Tuesday, 4 February 2014

GoM okays Telangana Bill, Cabinet may take it up tomorrow

NEW DELHI: The group of ministers (GoM) on Telangana on Tuesday cleared the draft Andhra Pradesh Reorganization Bill, along with some minor procedural and technical changes. This draft is likely to be put up for Cabinet approval on Thursday, and introduced in Parliament soon after.

In what should be the last meeting of the GoM on Telangana, the members - chairman Sushil Kumar Shinde, defence minister A K Antony, rural development minister Jairam Ramesh, petroleum minister Veerappa Moily, health minister Ghulam Nabi Azad and special invitee V Narayanasamy - cleared the draft bill in just about 20 minutes. The nearly 9,000 amendments sought by members of the Andhra Pradesh legislature were not gone into; in any case, the views and opinion of the Andhra Pradesh assembly, which had last week rejected the draft bill referred to it by the Centre, are not binding on the Union government.


The draft bill expressly states that elections to the newly-created Telangana and residual state of Andhra Pradesh will be held as per delimitation of seats carried out in 2008 for undivided Andhra Pradesh. According to the draft bill, while Telangana will comprise 17 Lok Sabha seats, Seemandhra will account for 25 seats. The SC/ST constituencies in each state will remain as before, and a fresh delimitation exercise will be undertaken once the simultaneous polls to the Lok Sabha and assembly are over.


The Cabinet, while considering the Telangana draft bill, will also finalize the special package for development of the new capital for Seemandhra. The contours of a a financial package for the residual state of Andhra Pradesh, including the more backward Rayalaseema region, may also be decided.

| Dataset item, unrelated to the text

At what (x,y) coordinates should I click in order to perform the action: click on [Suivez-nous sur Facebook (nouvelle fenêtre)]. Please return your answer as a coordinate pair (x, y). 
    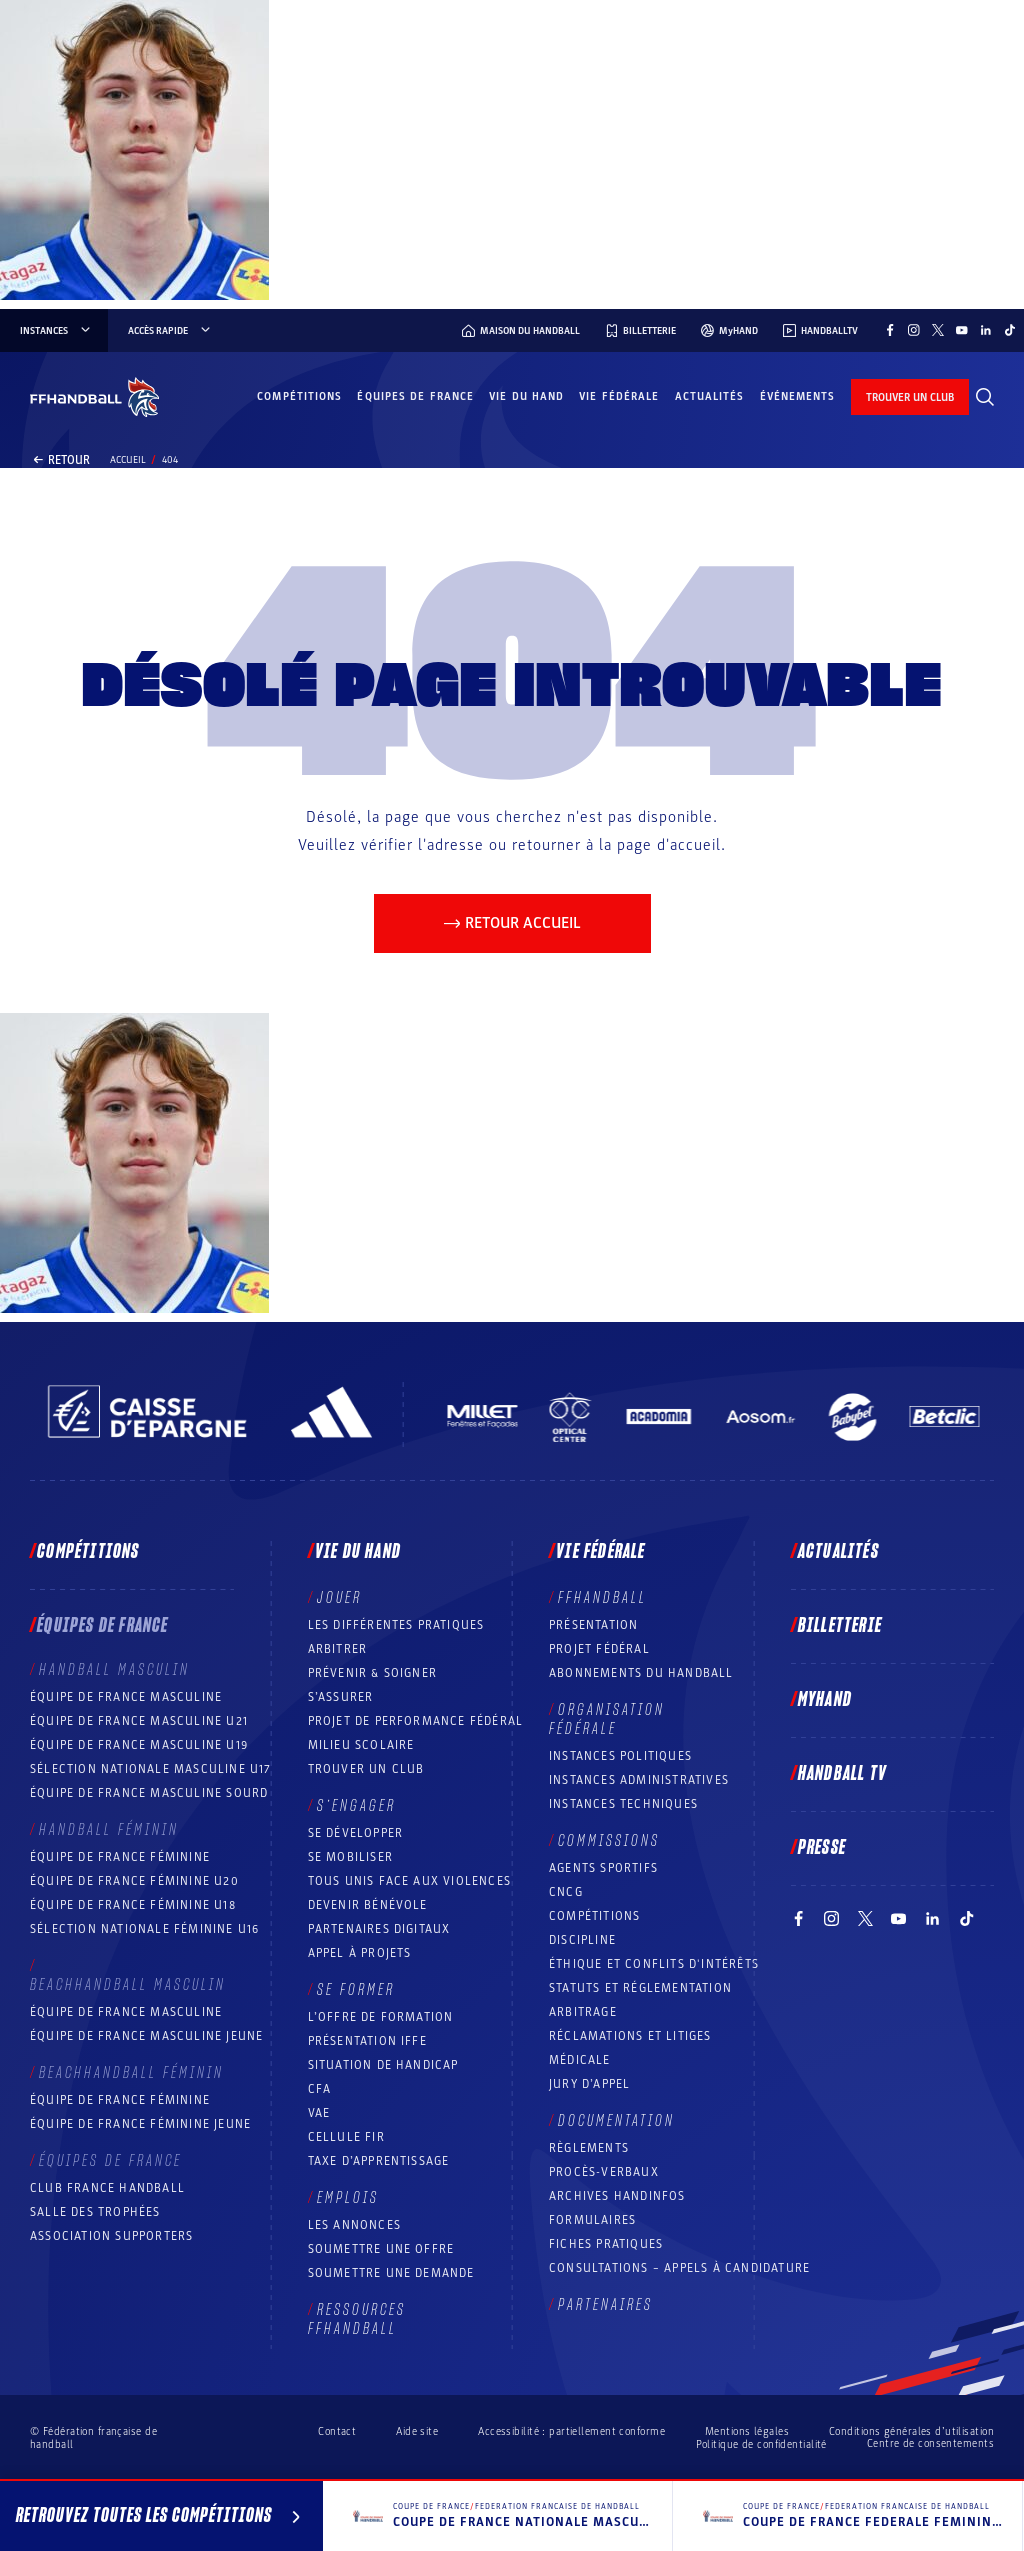
    Looking at the image, I should click on (890, 330).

The government seeks to introduce the Telangana bill in Parliament on Monday. However, with MPs from Seemandhra planning to disrupt Parliament to protest against bifurcation of Andhra Pradesh and the BJP resisting any move to suspend them, it may prove a challenge for the government to get the bill cleared in the 12-day session, which also has the interim rail/general budget and six anti-corruption bills listed as priority business.